Sentient Jet, Inc. v. Lambert

15 Mass. L. Rptr. 500
CourtMassachusetts Superior Court
DecidedNovember 18, 2002
DocketNo. 025071BLS
StatusPublished
Cited by1 cases

This text of 15 Mass. L. Rptr. 500 (Sentient Jet, Inc. v. Lambert) is published on Counsel Stack Legal Research, covering Massachusetts Superior Court primary law. Counsel Stack provides free access to over 12 million legal documents including statutes, case law, regulations, and constitutions.

Bluebook
Sentient Jet, Inc. v. Lambert, 15 Mass. L. Rptr. 500 (Mass. Ct. App. 2002).

Opinion

van Gestel, J.

This matter comes before the Court on a motion of the plaintiff, Sentient Jet, Inc. (“Sen[501]*501tient”), seeking certain preliminary injunctions against the defendants James E. Lambert, Jr. (“Lambert”), Donald E. Smith, Jr. (“Smith”) and Gregory P. Goodwin (“Goodwin”). Lambert, Smith and Goodwin are former employees of Sentient who have allegedly violated non-competition agreements by forming and working for a new company, the defendant EBJ Executive Business Jets, LLC (“EBJ”), in direct competition with Sentient, and by supposedly misappropriating hard copies of Sentient’s confidential and proprietary databases and other information to assist in their new venture.

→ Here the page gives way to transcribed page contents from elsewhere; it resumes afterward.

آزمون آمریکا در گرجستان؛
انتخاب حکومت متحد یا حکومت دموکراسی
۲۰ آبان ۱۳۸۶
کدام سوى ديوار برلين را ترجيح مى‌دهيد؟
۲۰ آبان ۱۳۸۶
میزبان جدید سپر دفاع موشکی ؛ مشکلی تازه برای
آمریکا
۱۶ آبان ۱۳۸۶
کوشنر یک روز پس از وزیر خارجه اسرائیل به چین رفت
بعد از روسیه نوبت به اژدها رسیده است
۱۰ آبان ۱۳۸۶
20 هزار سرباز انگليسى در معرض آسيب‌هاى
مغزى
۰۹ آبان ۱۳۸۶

The principal defense is that there have been significant changes in the defendants’ employment arrangements with Sentient such that the covenants in their agreements should no longer be enforced.

BACKGROUND

Sentient is in the business of providing charter jet aircraft services to corporations, corporate executives, high net worth individuals, celebrities and professional athletes. Prior to September 2002, Sentient wás known as “eBizJets” and “Executive Business Jets.” Sentient manages a network of over 1,400 charter aircraft and their FAA-certiñed operators and provides aircraft services for its clients. Sentient uses the TravelCard Membership program for frequent private jet flyers. It also offers on-demand services for clients who require less frequent private jet services or jet service without membership commitments.

Sentient has established relationships with at least 300 carriers which are entities that own or manage private aircraft for use in charter flights. These carriers provide the actual flight services sold by Sentient. Sentient has spent significant amounts of money and time in establishing and cultivating its relationships with its carriers. In so doing, it has created an extensive database of information regarding the carriers such as their contact persons, the types of aircraft available, pictures of these aircraft, flight history, potential rates, pilots’ identities and qualitative insights such as integrity, reliability and safety. Sentient claims that this is confidential and proprietary information, access to which Sentient restricts only to its employees.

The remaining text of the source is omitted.